Editor’s Note: This story contains details of sex abuse. If you or someone you know has experienced domestic or sexual abuse, contact The Advocacy Center here. 

ITHACA, N.Y. — A Tompkins County Legislator candidate has been accused of raping a woman while they were a student at Cornell University and sexually assaulting or manipulating at least two other women in regards to sex.

Cornell alumna Allie Riggs said she had been dating Jesse Reed Steberger in 2010 and was seeing them socially at the time of the incident, which occurred at Riggs’ place of residence, Triphammer Cooperative, on Slope Day, May 7.

“That day — I think that I don’t have a lot of clear memories of that day,” Riggs said, but she remembers what happened during the incident.

She said the two of them were having a consensual sexual interaction, and they forced them-self on her in an unwanted way. Steberger prefers the they/them pronoun.

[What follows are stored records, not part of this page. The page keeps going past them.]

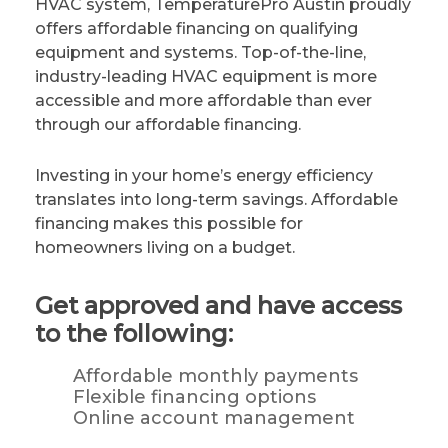
HVAC system, TemperaturePro Austin proudly
offers affordable financing on qualifying
equipment and systems. Top-of-the-line,
industry-leading HVAC equipment is more
accessible and more affordable than ever
through our affordable financing.
Investing in your home’s energy efficiency
translates into long-term savings. Affordable
financing makes this possible for
homeowners living on a budget.
Get approved and have access
to the following:
Affordable monthly payments
Flexible financing options
Online account management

“It was definitely forced,” she said.

Afterward, she said her roommate Miwa Oseki Robbins later took her to Cayuga Medical Center where a rape kit was administered.

Riggs reported the incident to the Cornell University Police Department and the case was handed to the Office of Judicial Administrator, where she worked with former JA Mary Beth Grant to pursue action against Steberger.

Riggs said that over the next few weeks and months, a slew of people called her clarity of the events into question.

“The process was so bureaucratic,” she said, adding that she began feeling like she “couldn’t live a normal student life” while going through the process of seeking justice.

Riggs said that an agreement was eventually made where Steberger was forbidden to be in on-campus housing and forbidden from contacting her.

Riggs lives downstate now and found out Steberger was running for public office through mutual friends.

“It definitely re-victimizes me,” she said, to think that Steberger could have been elected.

Another woman, who declined to be named, said she was in a relationship with Steberger after the incident involving Riggs.

She said that at first, she did not believe the rumors. But over time, she began to be coerced by Steberger to have group sex. She said she cried to Reed multiple times about not wanting to engage in group sex and Steberger would become angry or dismissive toward her.

She said the people who came to the parties did not attend with the expectation that they would have group sex, and that Steberger often plied them with alcohol before making sexual advances.

In one instance, she recalled a freshman girl who was nearly unconscious while Steberger performed oral sex on her. She said she feels torn about the incidents because she was not able to confront Steberger about the incidents.

Dropping out of the race

During a scheduled debate between Steberger and incumbent Rich John Thursday night, Steberger formally withdrew their candidacy for legislator. They also corroborated Riggs’ story.

“Partly because of the alcohol I consumed and partly because I did not understand what consent was, I did not recognize when our sex became non-consensual. Regardless of my intentions, I caused harm with my actions,” they said.

They confirmed that they went through an OJA investigation and took “formal institutional accountability” for the incident.

Steberger said the event changed the concept of consent which Steberger understand now to be an active yes.

“I’m sorry for hurting people who are close to me and who trusted me,” they said. “I am making the decision to withdraw because I want to take what action I can to show that I’m taking this issue seriously.”

Upon hearing the news Riggs said, “I think that what we were trying to do here is make sure that people in all respects are held accountable.”

She said Steberger’s hypocrisy to publicly speak about consent and respect needed to be publicly known.

“When a person in power has that kind of past, it’s very damaging for survivors and women,” she said. “I think what we’re doing goes beyond just this election.”

She said people need to know “…that we (survivors) have stories, that they’re important, and that we will not be erased.”